On the other hand, there was a completely opposite voice prioritizing the strengthening of benefit levels. Professor Jeong said, “With the current benefit level of the National Pension, it is difficult to provide even a minimum stable old-age income guarantee when combined with the Basic Pension, so it is necessary to strengthen the benefit level. Strengthening the public pension is more advantageous than the Basic Pension, which is 100% funded by taxes, in terms of fiscal stability and public persuasion.”


Professor Jeong argued, “We need to recognize that the National Pension system is a welfare system for old-age income security, not a savings tool, and reform the system itself that relies solely on premiums for fiscal stability. The high-benefit structure where one receives more than one pays has already been mostly resolved through pension reform.”

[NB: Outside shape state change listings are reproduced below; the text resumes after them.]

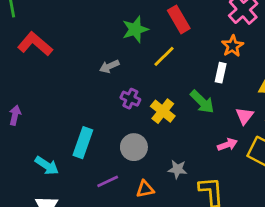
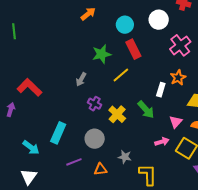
red L-shape: (35, 44) -> (29, 87), moved
orange star: (233, 46) -> (178, 78), moved
gray arrow: (109, 66) -> (81, 79), turned -40

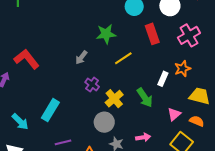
red rectangle: (133, 49) -> (152, 34), moved
gray circle: (95, 139) -> (104, 122), moved
pink arrow: (162, 142) -> (143, 137), moved

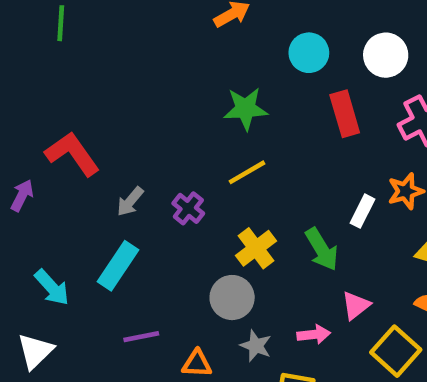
gray arrow: (81, 57) -> (130, 201), moved
yellow line: (123, 58) -> (247, 172), moved
purple cross: (92, 84) -> (188, 208), moved
pink triangle: (174, 114) -> (356, 305), moved

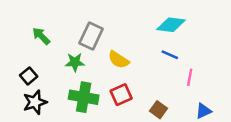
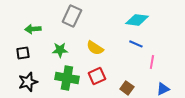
green arrow: (41, 36) -> (33, 29), turned -49
gray rectangle: (91, 36) -> (72, 16), moved
black square: (29, 76) -> (23, 53), moved, turned 32

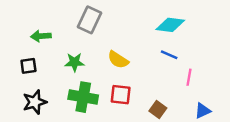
red square: (97, 76) -> (121, 95), turned 30

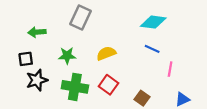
yellow semicircle: (118, 60) -> (106, 53), turned 126
red square: (121, 95) -> (108, 85), turned 30
black star: (35, 102) -> (37, 80), moved

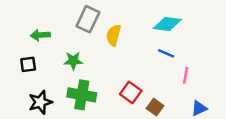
yellow semicircle: (106, 53) -> (114, 35), moved, turned -54
black star: (37, 80) -> (40, 102), moved
red square: (108, 85) -> (131, 92), moved

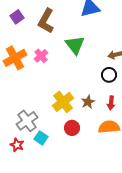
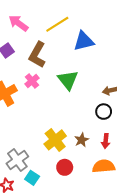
pink cross: (41, 56) -> (32, 81), moved

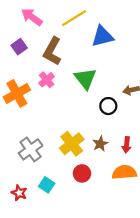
black circle: (104, 112) -> (108, 106), moved
gray cross: (17, 160) -> (31, 149), moved

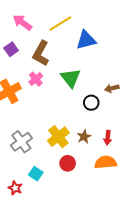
red star: (19, 193) -> (15, 188), moved

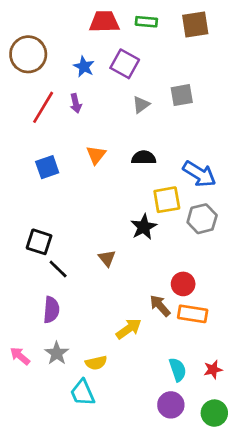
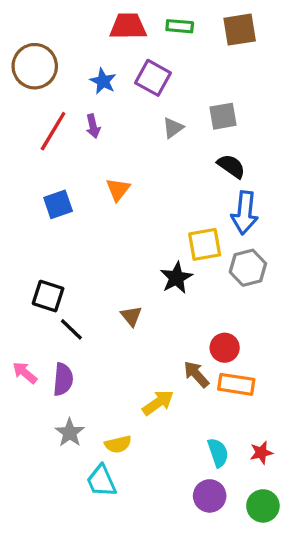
black semicircle: (144, 158) -> (231, 166), moved, turned 35
blue arrow: (199, 174) -> (245, 213), turned 64
pink arrow: (20, 356) -> (25, 373), moved

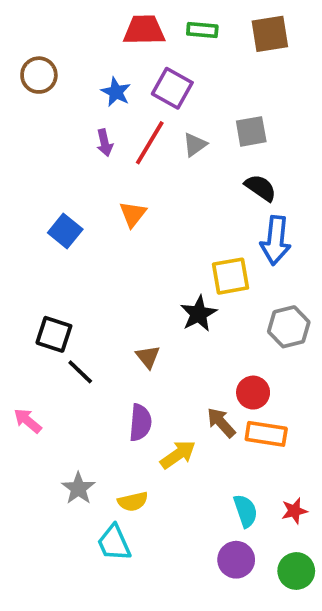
brown circle: (35, 66) -> (39, 75), size x0.7
red line: (53, 131) -> (150, 143), moved
blue square: (58, 204) -> (65, 231), turned -32
gray hexagon: (248, 268) -> (289, 327), moved
purple semicircle: (63, 379) -> (140, 423), moved

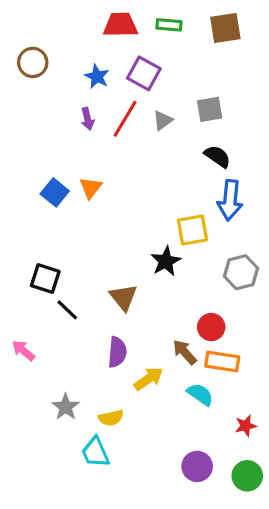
orange triangle: (133, 214) -> (91, 188), moved
brown triangle: (148, 357) -> (124, 297), size x1.4
cyan semicircle: (246, 511) -> (200, 394), moved, turned -36

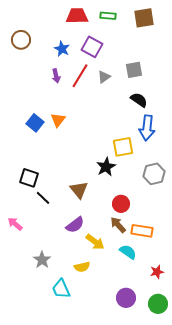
red circle: (211, 327) -> (121, 204), moved
purple semicircle: (117, 352) -> (75, 225), turned 48
yellow arrow: (149, 379) -> (95, 242), turned 72
yellow semicircle: (111, 418) -> (82, 267), moved

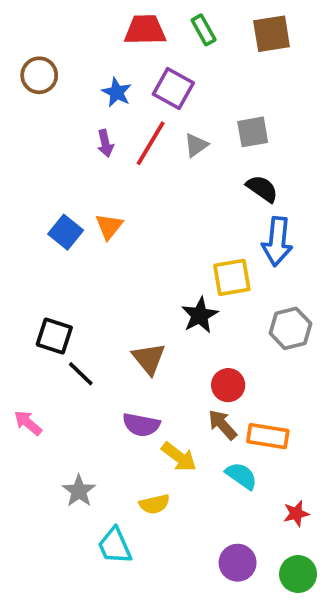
green rectangle: (108, 16) -> (204, 30), turned 56
purple semicircle: (75, 225) -> (141, 425), turned 48

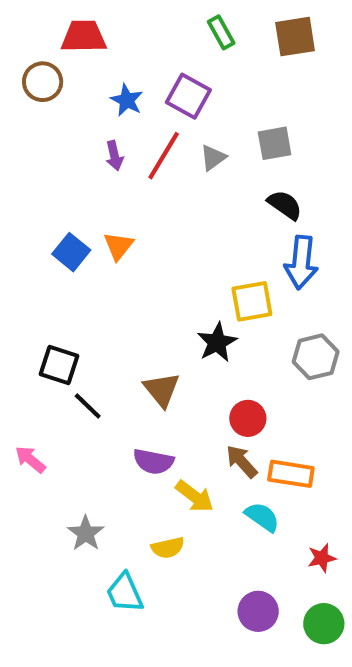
red trapezoid: (145, 30) -> (84, 37), moved

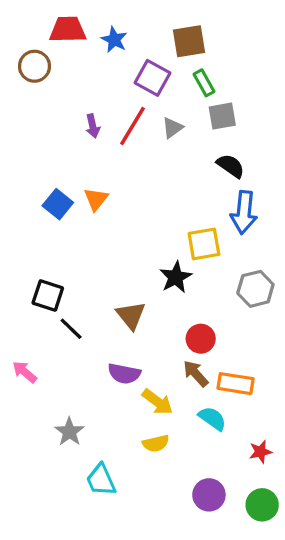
green rectangle: (221, 32) -> (204, 83), moved
brown square: (295, 37) -> (189, 41), moved
blue star: (127, 100) -> (114, 40), moved
yellow semicircle: (168, 548) -> (156, 443), moved

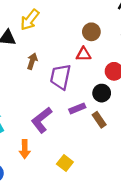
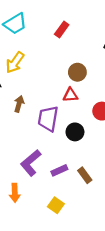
black circle: (102, 93) -> (75, 132), moved
purple rectangle: (77, 108) -> (59, 170), moved
brown rectangle: (99, 120) -> (85, 175), moved

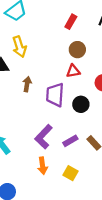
red rectangle: (62, 29) -> (71, 22), moved
yellow arrow: (15, 62) -> (19, 47), turned -48
orange arrow: (15, 193) -> (43, 166), moved

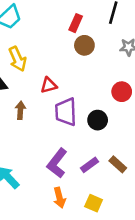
brown circle: (77, 50) -> (84, 45), moved
red triangle: (73, 71) -> (49, 85), moved
brown arrow: (27, 84) -> (20, 110), moved

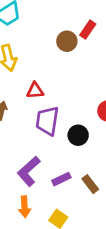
red rectangle: (76, 23) -> (88, 30), moved
brown circle: (84, 45) -> (67, 41), moved

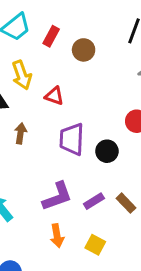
red rectangle: (88, 30) -> (51, 36), moved
red triangle: (35, 91) -> (54, 96), moved, turned 30
purple L-shape: (29, 171) -> (57, 196), turned -152

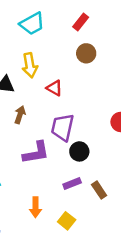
red rectangle: (51, 36) -> (81, 22), moved
black circle: (107, 151) -> (79, 151), moved
purple L-shape: (57, 196) -> (36, 153), moved

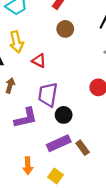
purple rectangle: (72, 183) -> (59, 143), size x1.5

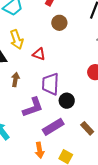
purple rectangle: (59, 143) -> (53, 127), moved

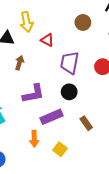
brown circle: (59, 23) -> (83, 22), moved
purple trapezoid: (50, 84) -> (70, 63), moved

She also proposed that discussions on National Pension reform should include whether and how to inject government funds. Professor Jeong said, “It is necessary to include government funding for generous guarantees to early subscribers, premium support for low-wage workers and small self-employed individuals, and premium support for military service and childbirth. Achieving fiscal stability of the National Pension solely through premium adjustments overlooks the important goal of strengthening benefits.” She added, “Fair distribution of the National Pension burden should not be limited to intergenerational equity issues.”


Research Fellow Shin and Professor Jeong also had differing perspectives on the problems of the pension system. Shin focused on the fact that even if the premium rate is raised to 18% and a 40% income replacement rate is applied, the fund will be depleted by 2080, and the premium rate will inevitably rise to 34.9%. In contrast, Professor Jeong expressed concern that if the National Pension benefit level is not strengthened, elderly poverty will not improve in the future, and the old-age dependency ratio (the number of elderly supported by 100 working-age people) will soar to 110.3 by 2080.